En segundo lugar, reprochó el análisis que de las pruebas realizó el tribunal de primera instancia, pues, según su dicho, no tuvo en cuenta que, (i) su arrendatario cesó el pago de su renta, (ii) la sumatoria de los créditos que debe pagar mensualmente, (iii) el compromiso asumido con la sociedad Acción Fiduciaria S.A., ni (iv) los documentos que allegó el 28 de mayo de 2020, junto a su solicitud de medida provisional, en particular, el requerimiento que le efectuó el banco AV Villas sobre el pago de sus obligaciones, so pena de iniciar acciones ejecutivas en su contra.

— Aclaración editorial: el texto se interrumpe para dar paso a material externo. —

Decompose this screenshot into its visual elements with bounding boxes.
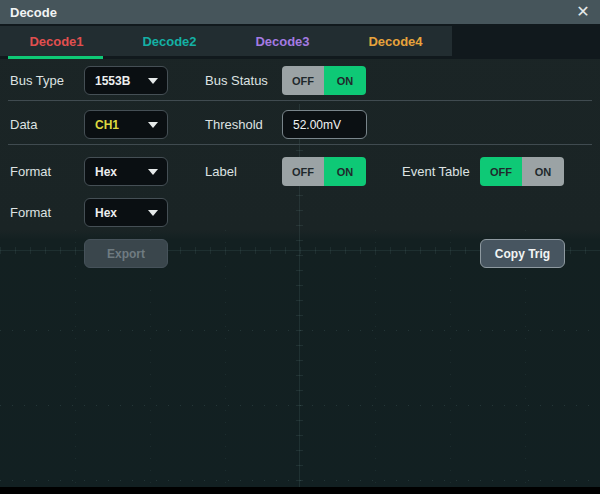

Criticó la conclusión referida a que sus padres son adultos con edad productiva, para lo cual adujo que, aportó declaración de renta que evidenciaba la dependencia económica de su padre, y si bien reconoce que su progenitora es odontóloga, también lo es que, el juez de instancia no tomó en consideración que dicha actividad profesional se prohibió desarrollar, por el alto riesgo que comporta frente al coronavirus.

Por último, afirmó que la decisión se produjo bajo especulaciones, las cuales se hubiesen podido superar a través del decreto de práctica de pruebas, tales como: (i) testimonio del señor Edwin Fernando Romero Ubaque, para que este acreditara la imposibilidad de pagar el canon de arrendamiento, (ii) la intervención de las entidades bancarias acreedoras o Acción Fiduciaria S.A. con el fin de que indicaran el incumplimiento de sus obligaciones, o (iii) la declaración de sus progenitores para demostrar su dependencia económica.

II. CONSIDERACIONES DE LA SALA 1. Precisión previa - impedimento conjunto. El 16 de junio de 2020, se manifestó impedimento por parte de los Magistrados de la Sección Quinta, para tramitar y decidir en segunda instancia la presente acción de tutela, al considerar que se configuraba la causal contenida en el numeral 1º del artículo 56 del Código de Procedimiento Penal, en cuanto dispone “Que el funcionario judicial, su cónyuge o compañero o compañera permanente, o algún pariente suyo dentro del cuarto grado de consanguinidad o civil, o segundo de afinidad, tenga interés en la actuación procesal”.

Lo anterior, en atención a que, un pronunciamiento sobre la inaplicación del Decreto 568 de 15 de abril de 2020, “Por el cual se crea el Impuesto Solidario por el Covid 19 dentro del Estado de Emergencia Económica, Social y Ecológica dispuesto en el Decreto Legislativo 417 de 2020”, implicaba asumir una postura que podría, eventualmente, repercutir en sus intereses personales, por comportar, al igual que el tutelante, la calidad de sujetos pasivos del tributo allí creado.

Con ocasión de lo anterior, fue necesario enviar las diligencias a la Secretaría General del Consejo de Estado, para llevar a cabo el sorteo de Conjueces y determinar a quienes les correspondería decidir sobre el impedimento[5]. Posteriormente, mediante auto de 10 de septiembre de 2020, proferido por el Conjuez Ponente[6] se resolvió: “PRIMERO. DECLARAR INFUNDADO el impedimento manifestado por los Magistrados de la Sección Quinta de la Corporación, para tramitar y decidir en segunda instancia la acción de tutela de la referencia.

SEGUNDO. Por secretaría se ordena DEVOLVER el expediente de la referencia a la Sección Quinta del Consejo de Estado a fin de que se continúe con el correspondiente trámite”[7]; razón por la cual en cumplimiento de dicho proveído, corresponde a la Sección Quinta proferir fallo de segunda instancia[8]. 2. Competencia Esta Sala es competente para conocer de la impugnación presentada por la parte actora, contra la sentencia del 29 de mayo de 2020, proferida por el Tribunal Administrativo de Cundinamarca, Sección Segunda, Subsección “A”, de conformidad con el Decreto 2591 de 1991, el Decreto 1069 de 2015, modificado por el Decreto 1983 de 2017 y el Acuerdo 080 de 2019 de la Sala Plena de esta Corporación. 3.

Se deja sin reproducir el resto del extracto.